Né Morgan né Darwin erano marxisti. Ma il loro contributo, il primo nel campo dell’etnologia, il secondo in quello delle scienze naturali, rimarrà un apporto importante per il movimento operaio.

Oggi la specie umana è confrontata al dilagare senza precedenti del “ciascuno per sé”, della “guerra di tutti contro tutti”, della concorrenza inasprita dal fallimento storico del capitalismo.

Di fronte alla decomposizione di questo sistema decadente, la classe operaia mondiale, quella dei produttori associati, deve più che mai favorire, attraverso la sua lotta contro la barbarie capitalista, l’estensione dei sentimenti sociali della specie umana per sviluppare al suo interno la propria coscienza di classe rivoluzionaria. È l’unico modo affinché l’umanità possa accedere alla successiva tappa di civiltà: la società comunista, una vera comunità umana mondiale, solidale ed unita6.

Sofiane, 23 marzo 2009

1. Patrick Tort è legato al Museo Nazionale di Storia Naturale. Responsabile della pubblicazione del monumentale Dizionario del darwinismo e dell’evoluzione, ha creato e diretto l’istituto Charles Darwin Internazionale (www.darwinisme.org). Ha dedicato trent’anni della sua vita allo studio dell’opera di Darwin che si propone di pubblicare per intero in lingua francese, nel quadro del suo Istituto (35 volumi previsti dalle edizioni Slatkine di cui due già pubblicate).

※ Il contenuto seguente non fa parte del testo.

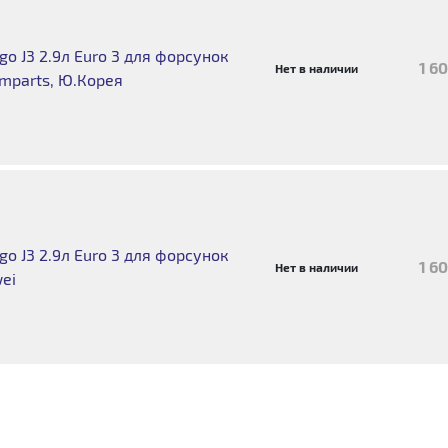
o J3 2.9л Euro 3 для форсунок
1 6
Нет в наличии
mparts, Ю.Корея
o J3 2.9л Euro 3 для форсунок
1 6
Нет в наличии
ei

2. Bisogna sottolineare anche che Darwin era un accanito oppositore della schiavitù e che ha denunciato parecchie volte la barbarie della colonizzazione.

3. Per dimostrare la sua teoria, Patrick Tort utilizza una metafora topologica, quella del nastro di Möbius che permette di comprendere come, grazie al fenomeno del passaggio progressivo al rovescio, si passa “dall’altro lato” del nastro senza discontinuità (vedi la dimostrazione di questo “effetto di rottura” senza puntuale rottura ne L’effetto Darwin. Selezione naturale e nascita della civiltà).

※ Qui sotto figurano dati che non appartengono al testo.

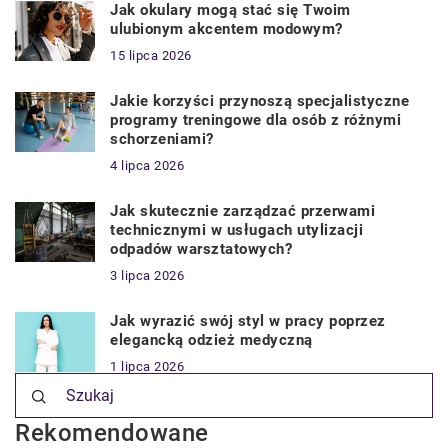
Jak okulary mogą stać się Twoim
ulubionym akcentem modowym?
15 lipca 2026
Jakie korzyści przynoszą specjalistyczne
programy treningowe dla osób z różnymi
schorzeniami?
4 lipca 2026
Jak skutecznie zarządzać przerwami
technicznymi w usługach utylizacji
odpadów warsztatowych?
3 lipca 2026
Jak wyrazić swój styl w pracy poprzez
elegancką odzież medyczną
1 lipca 2026
Rekomendowane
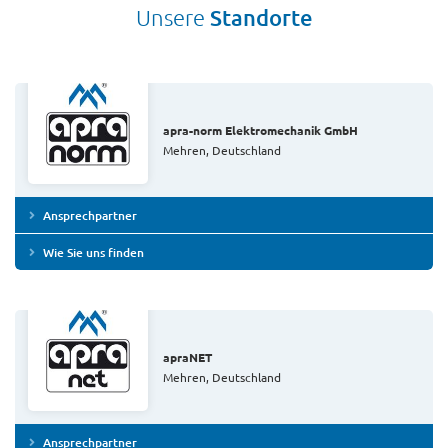
Unsere
Standorte
apra-norm Elektromechanik GmbH
Mehren, Deutschland
Ansprechpartner
Wie Sie uns finden
apraNET
Mehren, Deutschland
Ansprechpartner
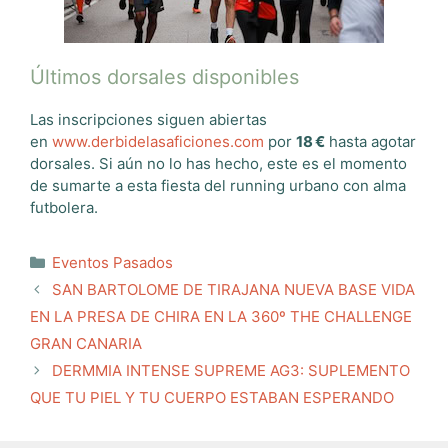
Últimos dorsales disponibles
Las inscripciones siguen abiertas
en
www.derbidelasaficiones.com
por
18 €
hasta agotar
dorsales. Si aún no lo has hecho, este es el momento
de sumarte a esta fiesta del running urbano con alma
futbolera.
Categorías
Eventos Pasados
SAN BARTOLOME DE TIRAJANA NUEVA BASE VIDA
EN LA PRESA DE CHIRA EN LA 360º THE CHALLENGE
GRAN CANARIA
DERMMIA INTENSE SUPREME AG3: SUPLEMENTO
QUE TU PIEL Y TU CUERPO ESTABAN ESPERANDO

4. Darwin non voleva provocare troppo velocemente un nuovo “choc” nella società ben pensante della sua epoca. Preferì aspettare che il primo "choc" causato da L’origine della specie si fosse smorzato prima di andare oltre. Non era scontato far accettare, anche tra i suoi pari in seno alla comunità scientifica, l’idea che l’uomo potesse avere un antenato comune con le grandi scimmie.

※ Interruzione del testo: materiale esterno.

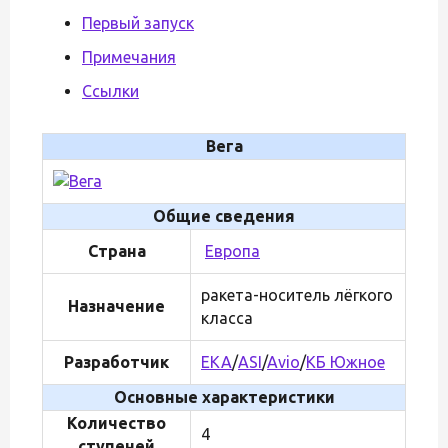
Первый запуск
Примечания
Ссылки
Вега
Общие сведения
Страна
Европа
ракета-носитель лёгкого
Назначение
класса
Разработчик
ЕКА
/
ASI
/
Avio
/
КБ Южное
Основные характеристики
Количество
4
ступеней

5. Quando Darwin si decise a pubblicare L’origine dell’uomo nel 1871, Marx ed Engels non vi prestarono attenzione perché troppo preoccupati per gli avvenimenti della Comune di Parigi e le difficoltà organizzative de L’associazione Internazionale dei Lavoratori, in quel momento preda delle manovre di Bakunin.

6. Evidentemente, questa società comunista non ha niente a che vedere con lo stalinismo, con i regimi a capitalismo di Stato che hanno dominato l’URSS ed i paesi dell’Est fino al 1989. Il suo vero profilo è stato presentato dal Manifesto comunista del 1848 e nella Critica del programma di Gotha (Marx, 1875) in particolare nel passaggio seguente: “In una fase più elevata della società comunista, dopo che è scomparsa la subordinazione asservitrice degli individui alla divisione del lavoro, e quindi anche il contrasto tra lavoro intellettuale e fisico; dopo che il lavoro non è divenuto soltanto mezzo di vita, ma anche il primo bisogno della vita; dopo che con lo sviluppo onnilaterale degli individui sono cresciute anche le forze produttive e tutte le sorgenti della ricchezza collettiva scorrono in tutta la loro pienezza, solo allora l’angusto orizzonte giuridico borghese può essere superato, e la società può scrivere sulle sue bandiere: Ognuno secondo le sue capacità; a ognuno secondo i suoi bisogni!”